Frankenstein Created Woman de Terence Fisher (1967) - ★★★★★★★☆☆☆

 

 


 

Après avoir été contraint de s'éloigner du mythe de Frankenstein à la suite d'un accident de voiture au profit de son ancien assistant Freddie Francis, le réalisateur britannique Terence Fisher a durant la dizaine d'années qui a suivi la sortie de The Revenge of Frankenstein eut le temps de réaliser une quinzaine de longs-métrages pratiquement tous dévolus aux genres fantastique, horreur et épouvante. En 1967, il reprend les rennes du cycle consacré à l'une des plus célèbres créatures du bestiaire fantastique et met une nouvelle fois en scène l'acteur Peter Cushing dans le rôle du docteur Victor Frankenstein dans Frankenstein Created Woman. Si les trois précédents longs-métrages avaient fait la preuve par l'image qu'il n'est pas toujours aisé d'être créatif en terme d'écriture et de renouveler ainsi une thématique aussi vieille que le cinéma puisse l'être, ce quatrième film d'une série qui en comptera sept au final est sans doute l'une des propositions les plus intéressantes et originales d'entre toutes. L'usage du nom de Frankenstein reposant logiquement sur le personnage du fameux docteur et non pas sur celui de la créature comme nombre de personnes semblent continuer de faire l'erreur, c'est avec plus ou moins de complaisance que son nom est rattaché à telle ou telle œuvre n'ayant plus autant d’accointances avec le matériau d'origine, soit le roman Frankenstein ou le Prométhée moderne écrit au dix-neuvième siècle par la britannique Mary Shelley. Écrit par le fidèle scénariste de Terence Fisher, Anthony Hinds, le scénario de Frankenstein Created Woman apporte un certain renouveau puisque la présence de la fameuse créature accompagnant généralement le docteur Victor Frankenstein est désormais plus ou moins évoquée à travers le personnage de Christina Kleve, fille d'aubergiste défigurée et handicapée par une paralysie du bras droit et par un pied bot. De quoi alimenter les discussions de trois jeunes nantis qui viennent régulièrement se saouler à l'auberge et harceler la jeune femme. Incarnés par Peter Blythe, Barry Warren et Derek Fowlds, Anton, Karl et Johann vont bientôt être au centre d'une vengeance orchestrée par une créature d'un nouveau type...

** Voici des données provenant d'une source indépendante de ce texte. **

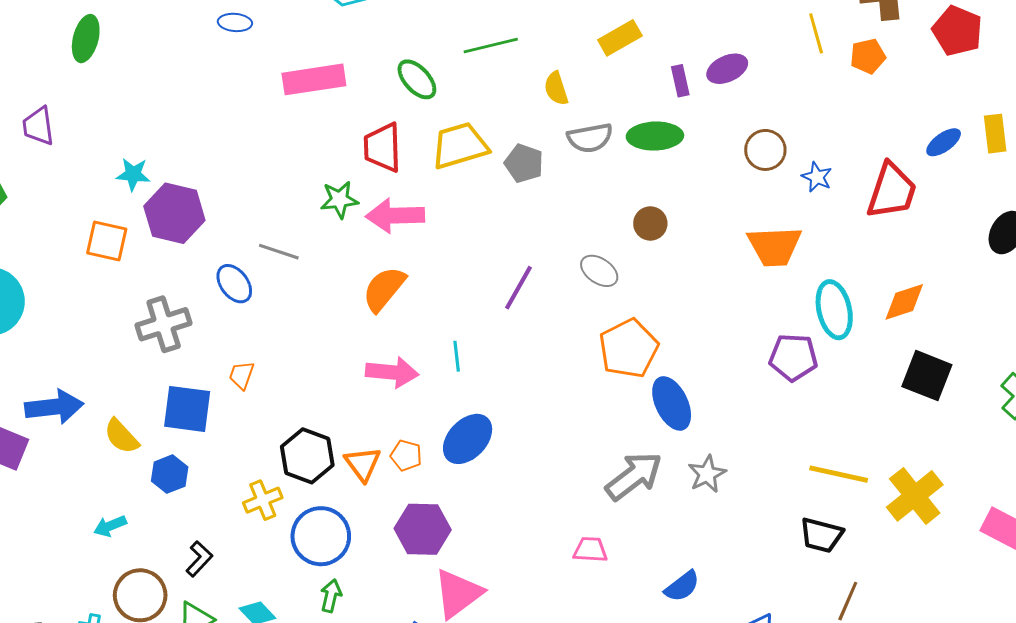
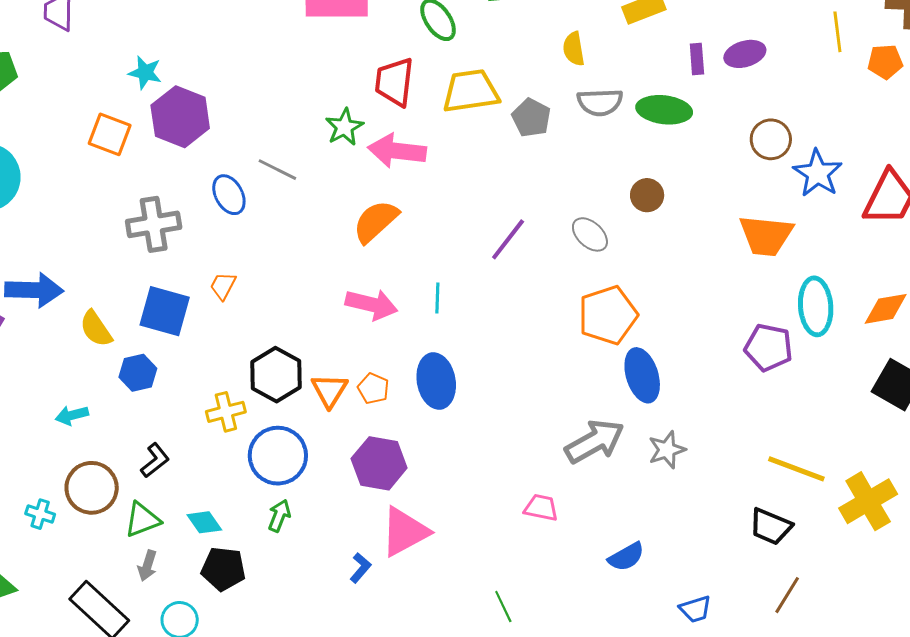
blue star: (817, 177) -> (818, 173), size x1.6
green star: (339, 200) -> (344, 127), turned -30
blue ellipse: (468, 439) -> (436, 381), turned -62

Non plus dotée d'un monstrueux faciès et d'une démarche de momie (Comme cela était notamment d'usage dans le précédent long-métrage The Evil of Frankenstein), mais d'une beauté remarquable due à la magnifique actrice allemande Susan Denberg. Laquelle fera une carrière au cinéma étonnamment courte puisqu'en dehors du film de Terence Fisher et du thriller de Robert Gist An American Dream l'année précédente, la jeune femme ne tournera que dans une minuscule poignée de séries télévisées dont un épisode de la série originale Star Trek en 1966 ! Exit donc l'horrible créature de Frankenstein. Ce qui ne manque par contre pas dans ce nouveau récit est la présence d'individus particulièrement veules et immoraux. Victor Frankenstein est désormais assisté du docteur Hertz (l'acteur Thorley Walters) avec lequel il vient de mettre au point une expérience dans laquelle il a mis sa propre existence en jeu. Également assisté par le jeune Hans (interprété par Robert Morris), lequel n'a rien à voir avec le Hans des deux précédents longs-métrages, ce dernier va se retrouver accusé du meurtre de l'aubergiste Kleve. Le père de Christina dont il est amoureux et qu'il avait menacé de mort lors d'un conflit entre lui, Anton et ses deux amis. Bien entendu innocent (l'aubergiste sera en réalité battu à mort part les trois jeunes gens), Hans sera exécuté par décapitation (comme son père), engendrant ainsi des commentaires selon lesquels l'hérédité criminelle du père et du fils serait entrée en jeu. Par désespoir amoureux, Christina se jettera ensuite dans une rivière tumultueuse pour y mourir noyée. C'est alors qu'interviennent les docteurs Frankenstein et Hertz. Après avoir récupéré la tête tranchée de Hans et le corps encore trempé de Christina, les deux hommes peuvent enfin se lancer dans le projet qu'ils ont mis au point quelques temps auparavant...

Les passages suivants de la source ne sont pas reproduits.